Now is the worst possible time to be contemplating new and wide-open exemptions to key provisions of RCRA, CERCLA, and the CAA, in the United States or anywhere else. Any weakening of these laws will inevitably result in harm to living things, both human and non-human. A mass extinction is no time for weakening the few effective legal protections now in place in defense of biodiversity. All or part of 3 of the 25 world's biodiversity hotspots are within the United States, and these hotspots would be further imperiled by the proposed exemptions. The United States should be exercising global leadership in crafting stronger, more effective legal safeguards for our dwindling biodiversity and our embattled environment. Instead, the proposed exemptions would do exactly the opposite.

I am aware of only one instance in which the President has ever exercised any of the provisions already available in several of the major federal environmental statutes for a national security exemption. In the Groom Lake case, the President invoked the national security exemption in RCRA, and this was unequivocally upheld by the Ninth Circuit Court of Appeals in the case of Kasza v.

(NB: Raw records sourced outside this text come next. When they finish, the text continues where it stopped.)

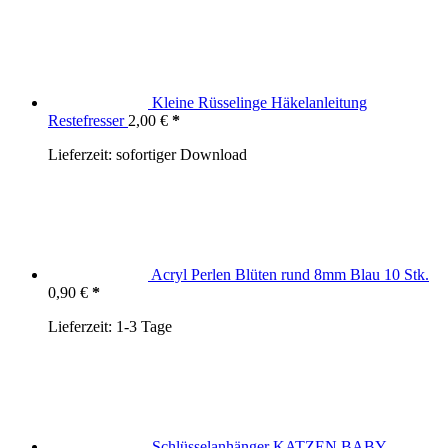
Kleine Rüsselinge Häkelanleitung
Restefresser
2,00
€
Lieferzeit:
sofortiger Download
Acryl Perlen Blüten rund 8mm Blau 10 Stk.
0,90
€
Lieferzeit:
1-3 Tage
Schlüsselanhänger KATZEN BABY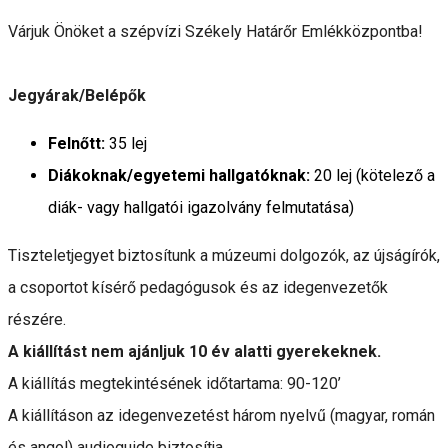
Várjuk Önöket a szépvízi Székely Határőr Emlékközpontba!
Jegyárak/Belépők
Felnőtt:
35 lej
Diákoknak/egyetemi hallgatóknak:
20 lej (kötelező a
diák- vagy hallgatói igazolvány felmutatása)
Tiszteletjegyet biztosítunk a múzeumi dolgozók, az újságírók,
a csoportot kísérő pedagógusok és az idegenvezetők
részére.
A kiállítást nem ajánljuk 10 év alatti gyerekeknek.
A kiállítás megtekintésének időtartama: 90-120’
A kiállításon az idegenvezetést három nyelvű (magyar, román
és angol) audioguide biztosítja.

Browner, 133 F. 3d 1159, 1173-74 (9th Cir. 1998), in which it was held that this exemption is solely within the President's discretion. This is evidence that national security exemptions from these laws, including the three under review here, have virtually never been needed or justified, even in the opinion of the President as advised by the Secretary of Defense. There is certainly no military exigency requiring new, sweeping exemptions for the Department of Defense.

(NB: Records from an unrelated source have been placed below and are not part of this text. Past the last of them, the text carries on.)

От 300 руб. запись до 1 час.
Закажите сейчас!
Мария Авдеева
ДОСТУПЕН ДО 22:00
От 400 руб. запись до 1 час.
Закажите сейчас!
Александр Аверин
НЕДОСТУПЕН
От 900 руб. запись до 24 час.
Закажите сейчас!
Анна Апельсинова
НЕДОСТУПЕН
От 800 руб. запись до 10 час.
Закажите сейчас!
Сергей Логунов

Neither is there any justification for the proposed right of removal provision. In my experience as an Air Force litigator, there was no mission degradation associated with the occasional need for us to defend ourselves in state court. Like any other litigant, we conducted our legal defense work within the jurisdictional and procedural rules generally applicable to everyone. We prided ourselves on our skill as trial attorneys, and we did not fear any forum, whether state or federal. And our record of success in hundreds of cases in various state and federal courts belies the notion that we somehow needed special favors to protect us from the system. The standard removal procedures available to all litigants were quite adequate for Air Force purposes, if and when they were needed. Many times, they were not needed at all.

Thank you for the opportunity to testify at today's hearing. I would be happy to answer any questions you may have.